> **Work request**
Go through the records and filter out every line lacking the word "الصحة"; copy the lines that remain.

*** Opening Material supplied ***

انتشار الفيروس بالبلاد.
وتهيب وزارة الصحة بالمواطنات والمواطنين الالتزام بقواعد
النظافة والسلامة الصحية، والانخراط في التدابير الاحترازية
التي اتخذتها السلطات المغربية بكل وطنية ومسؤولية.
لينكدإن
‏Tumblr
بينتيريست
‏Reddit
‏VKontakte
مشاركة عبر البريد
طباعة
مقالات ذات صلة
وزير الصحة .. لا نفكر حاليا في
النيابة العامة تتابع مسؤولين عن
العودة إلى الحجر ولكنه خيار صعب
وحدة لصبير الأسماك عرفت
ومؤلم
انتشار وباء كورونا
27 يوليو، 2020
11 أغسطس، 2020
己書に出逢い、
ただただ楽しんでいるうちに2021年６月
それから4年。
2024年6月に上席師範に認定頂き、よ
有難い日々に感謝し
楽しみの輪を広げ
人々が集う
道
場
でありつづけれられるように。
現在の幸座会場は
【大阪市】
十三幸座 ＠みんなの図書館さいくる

*** Closing Material supplied ***
*** Opening Material supplied ***

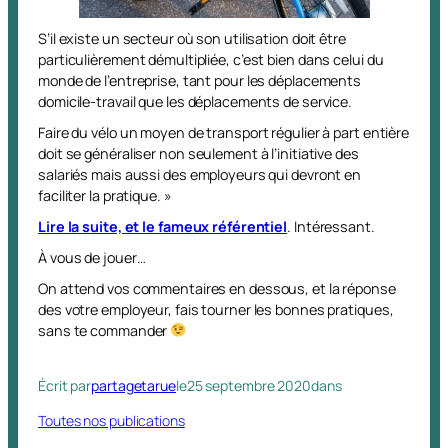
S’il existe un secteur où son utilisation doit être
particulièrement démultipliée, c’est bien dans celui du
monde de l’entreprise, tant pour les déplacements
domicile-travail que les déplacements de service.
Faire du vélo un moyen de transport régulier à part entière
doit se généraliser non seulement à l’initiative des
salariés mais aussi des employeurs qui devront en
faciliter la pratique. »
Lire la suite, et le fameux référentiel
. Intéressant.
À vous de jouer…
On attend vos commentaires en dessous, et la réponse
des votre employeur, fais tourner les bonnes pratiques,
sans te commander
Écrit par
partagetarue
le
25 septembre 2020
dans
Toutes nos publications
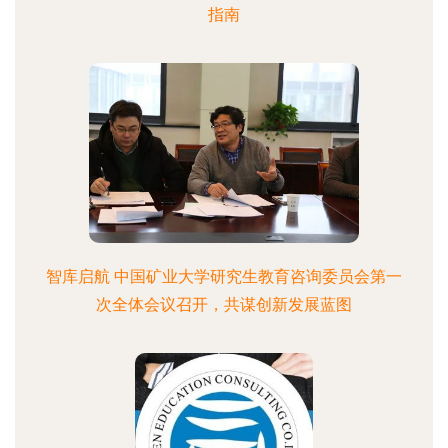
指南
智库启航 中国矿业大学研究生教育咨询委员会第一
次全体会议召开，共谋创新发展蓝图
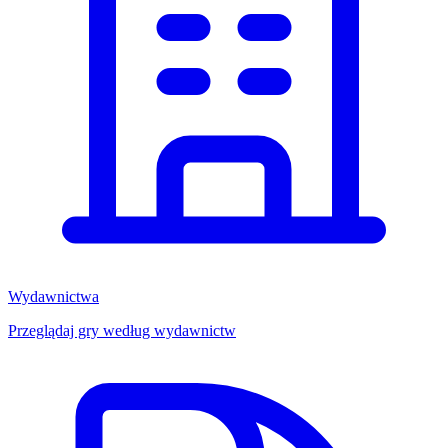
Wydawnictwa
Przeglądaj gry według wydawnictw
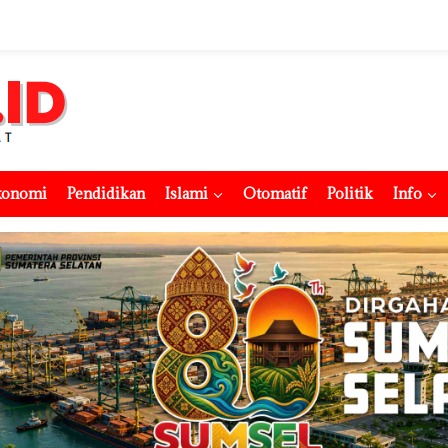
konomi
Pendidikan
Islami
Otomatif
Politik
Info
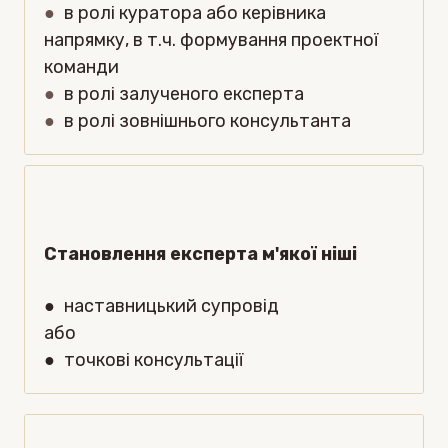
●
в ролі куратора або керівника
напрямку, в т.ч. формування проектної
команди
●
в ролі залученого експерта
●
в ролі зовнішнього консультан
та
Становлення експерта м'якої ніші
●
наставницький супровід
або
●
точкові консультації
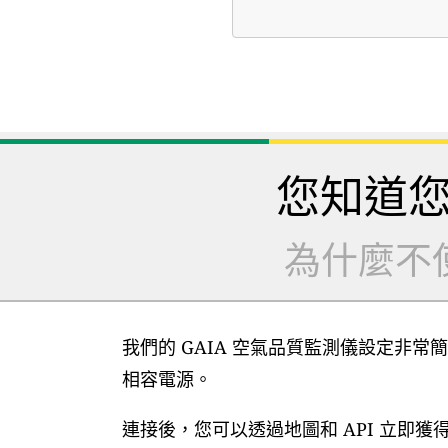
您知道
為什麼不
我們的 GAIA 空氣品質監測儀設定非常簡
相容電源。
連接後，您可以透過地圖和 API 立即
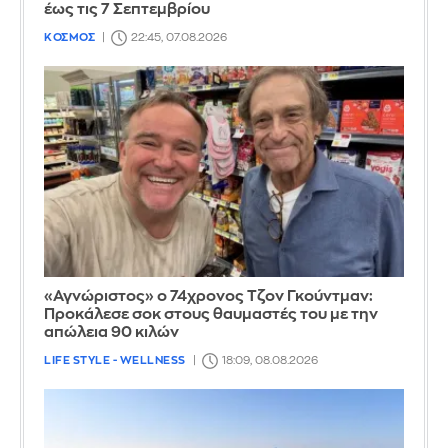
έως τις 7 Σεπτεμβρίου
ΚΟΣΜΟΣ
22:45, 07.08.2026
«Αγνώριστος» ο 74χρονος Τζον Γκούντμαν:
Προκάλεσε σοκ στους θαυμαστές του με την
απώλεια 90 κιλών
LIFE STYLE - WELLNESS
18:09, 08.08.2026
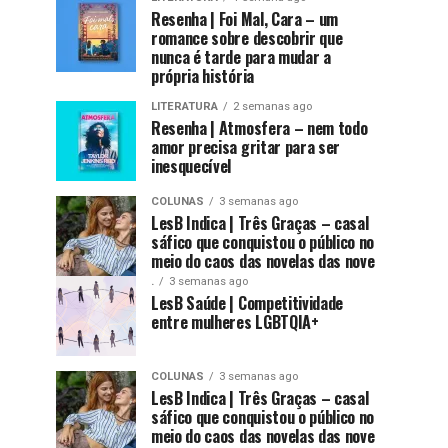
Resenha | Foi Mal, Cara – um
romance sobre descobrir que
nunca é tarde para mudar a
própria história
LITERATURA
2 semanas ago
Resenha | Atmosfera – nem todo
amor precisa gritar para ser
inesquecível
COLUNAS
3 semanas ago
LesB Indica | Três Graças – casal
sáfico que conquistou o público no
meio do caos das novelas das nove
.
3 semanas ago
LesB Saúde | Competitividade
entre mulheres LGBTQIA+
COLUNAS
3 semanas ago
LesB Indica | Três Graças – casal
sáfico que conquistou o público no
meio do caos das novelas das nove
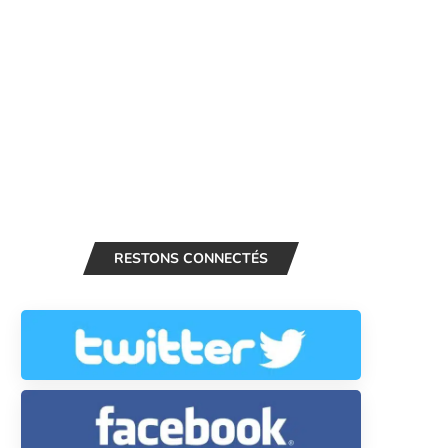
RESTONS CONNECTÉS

*** Closing Material supplied ***
*** Opening Material supplied ***

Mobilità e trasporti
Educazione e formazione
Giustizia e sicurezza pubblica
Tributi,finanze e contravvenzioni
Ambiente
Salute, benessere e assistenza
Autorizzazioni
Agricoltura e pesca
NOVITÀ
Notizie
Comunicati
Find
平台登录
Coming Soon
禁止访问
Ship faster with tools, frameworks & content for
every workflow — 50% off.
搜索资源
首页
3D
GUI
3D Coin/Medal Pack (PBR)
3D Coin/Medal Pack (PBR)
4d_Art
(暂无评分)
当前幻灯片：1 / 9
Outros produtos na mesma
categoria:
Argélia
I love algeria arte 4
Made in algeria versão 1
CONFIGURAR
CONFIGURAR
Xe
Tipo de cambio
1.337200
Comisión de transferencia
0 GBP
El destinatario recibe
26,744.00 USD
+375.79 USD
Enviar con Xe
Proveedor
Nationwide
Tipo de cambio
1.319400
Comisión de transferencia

*** Closing Material supplied ***

> **Exercise answer**
وتهيب وزارة الصحة بالمواطنات والمواطنين الالتزام بقواعد
وزير الصحة .. لا نفكر حاليا في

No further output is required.